BEGIN

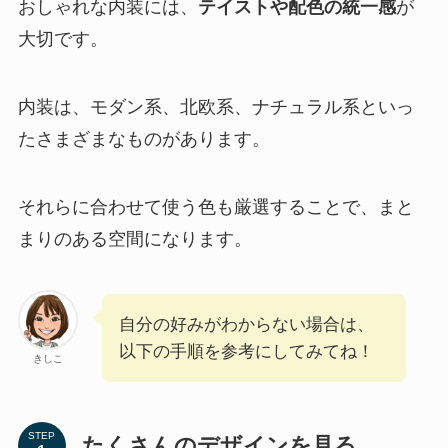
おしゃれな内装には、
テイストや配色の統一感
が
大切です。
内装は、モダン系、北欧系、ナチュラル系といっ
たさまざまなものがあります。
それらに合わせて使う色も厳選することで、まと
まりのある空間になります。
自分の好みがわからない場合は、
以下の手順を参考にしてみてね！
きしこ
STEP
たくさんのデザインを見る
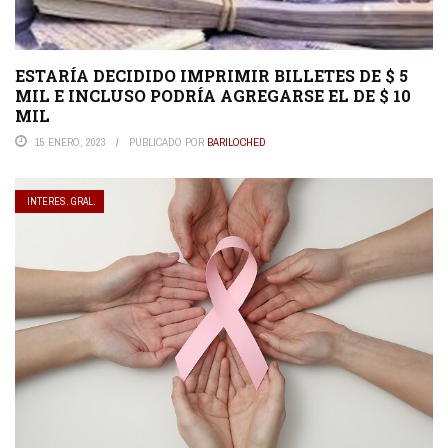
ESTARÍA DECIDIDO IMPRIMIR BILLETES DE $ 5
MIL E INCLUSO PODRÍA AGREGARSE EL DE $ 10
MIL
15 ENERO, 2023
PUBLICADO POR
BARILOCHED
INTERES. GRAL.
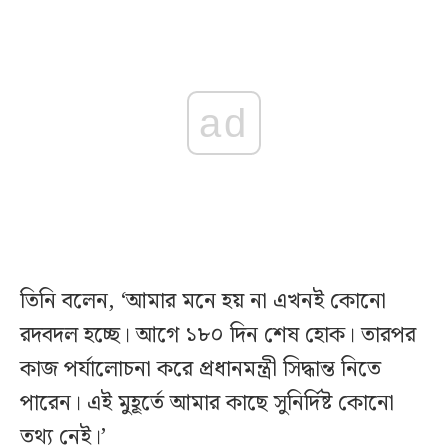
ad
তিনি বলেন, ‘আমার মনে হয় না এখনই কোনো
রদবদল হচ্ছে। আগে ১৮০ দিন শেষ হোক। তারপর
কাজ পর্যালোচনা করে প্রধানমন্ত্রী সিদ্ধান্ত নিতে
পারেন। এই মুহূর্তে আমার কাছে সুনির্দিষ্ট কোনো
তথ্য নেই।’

END
BEGIN

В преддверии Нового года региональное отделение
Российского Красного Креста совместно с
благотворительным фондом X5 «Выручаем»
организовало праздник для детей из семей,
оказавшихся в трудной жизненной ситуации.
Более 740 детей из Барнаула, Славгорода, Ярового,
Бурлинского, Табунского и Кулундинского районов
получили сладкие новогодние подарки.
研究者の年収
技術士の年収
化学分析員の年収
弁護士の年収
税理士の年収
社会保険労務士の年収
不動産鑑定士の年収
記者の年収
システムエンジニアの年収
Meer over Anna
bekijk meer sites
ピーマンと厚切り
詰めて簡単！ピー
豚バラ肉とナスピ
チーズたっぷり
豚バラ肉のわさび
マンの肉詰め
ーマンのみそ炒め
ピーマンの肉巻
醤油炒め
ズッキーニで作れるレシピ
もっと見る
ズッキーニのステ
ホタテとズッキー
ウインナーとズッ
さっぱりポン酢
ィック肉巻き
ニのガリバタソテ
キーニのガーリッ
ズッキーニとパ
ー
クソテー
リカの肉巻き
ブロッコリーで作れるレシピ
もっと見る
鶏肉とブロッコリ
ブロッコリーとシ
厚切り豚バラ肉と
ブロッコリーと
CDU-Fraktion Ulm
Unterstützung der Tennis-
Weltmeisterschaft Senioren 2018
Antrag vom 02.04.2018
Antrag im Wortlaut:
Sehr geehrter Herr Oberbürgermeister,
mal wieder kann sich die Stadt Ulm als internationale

END

● **Exercise aim**: Where does the word "Antrag" occur in the data? Copy every line that has it.

● **Answer box**:
Antrag vom 02.04.2018
Antrag im Wortlaut:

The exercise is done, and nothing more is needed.